* **Brief**: Your task is to return the span of lines beginning at the one with "sasniegšanai ⁤var noderēt" and ending at the last line of the data, exactly as it stands.

* **Data entries**:
<<<<

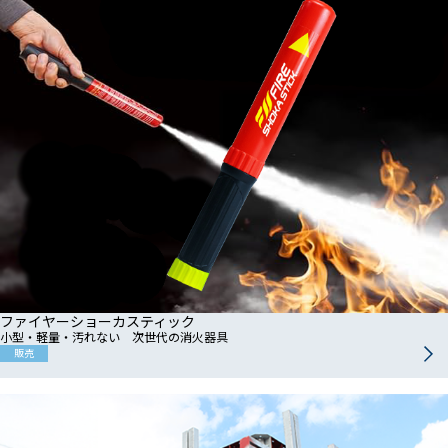
ファイヤーショーカスティック
小型・軽量・汚れない 次世代の消火器具
販売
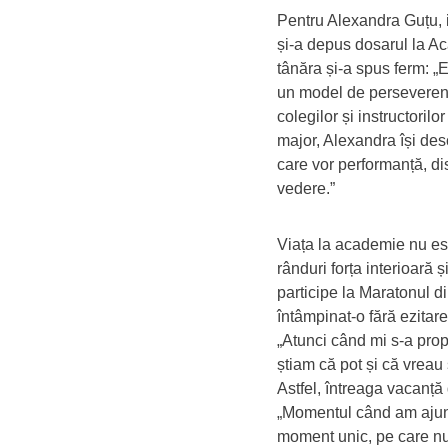
Pentru Alexandra Guțu, i
și-a depus dosarul la Ac
tânăra și-a spus ferm: „
un model de perseverenț
colegilor și instructorilo
major, Alexandra își desc
care vor performanță, di
vedere.”
Viața la academie nu es
rânduri forța interioară ș
participe la Maratonul d
întâmpinat-o fără ezitare
„Atunci când mi s-a prop
știam că pot și că vreau
Astfel, întreaga vacanță
„Momentul când am ajuns 
moment unic, pe care nu 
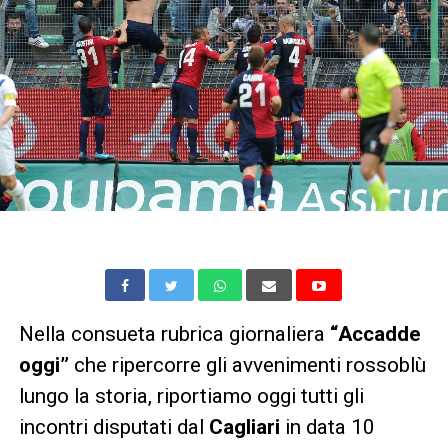
Nella consueta rubrica giornaliera
“Accadde
oggi”
che ripercorre gli avvenimenti rossoblù
lungo la storia, riportiamo oggi tutti gli
incontri disputati dal
Cagliari
in data 10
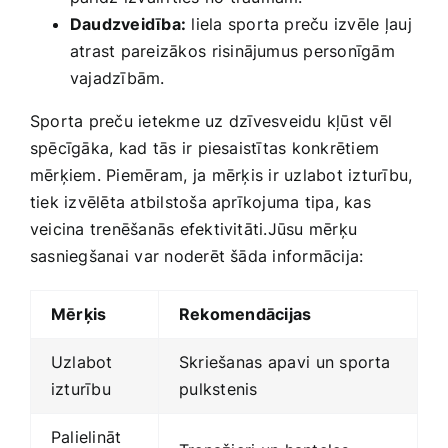
Daudzveidība:
liela sporta preču izvēle⁣ ļauj
atrast pareizākos ⁣risinājumus personīgām
vajadzībām.
Sporta preču ietekme uz ⁢dzīvesveidu kļūst vēl
spēcīgāka, ⁣kad tās ir piesaistītas konkrētiem‌
mērķiem. ‍Piemēram, ⁤ja⁣ mērķis ir uzlabot ‍izturību,
tiek izvēlēta atbilstoša‍ aprīkojuma ‌tipa, kas‌
veicina trenēšanās efektivitāti.Jūsu mērķu
sasniegšanai ⁤var noderēt šāda informācija:
Mērķis
Rekomendācijas
Uzlabot
Skriešanas ⁤apavi⁤ un‍ sporta
izturību
⁤pulkstenis
Palielināt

>>>>

* **Written reply**:
sasniegšanai ⁤var noderēt šāda informācija:
Mērķis
Rekomendācijas
Uzlabot
Skriešanas ⁤apavi⁤ un‍ sporta
izturību
⁤pulkstenis
Palielināt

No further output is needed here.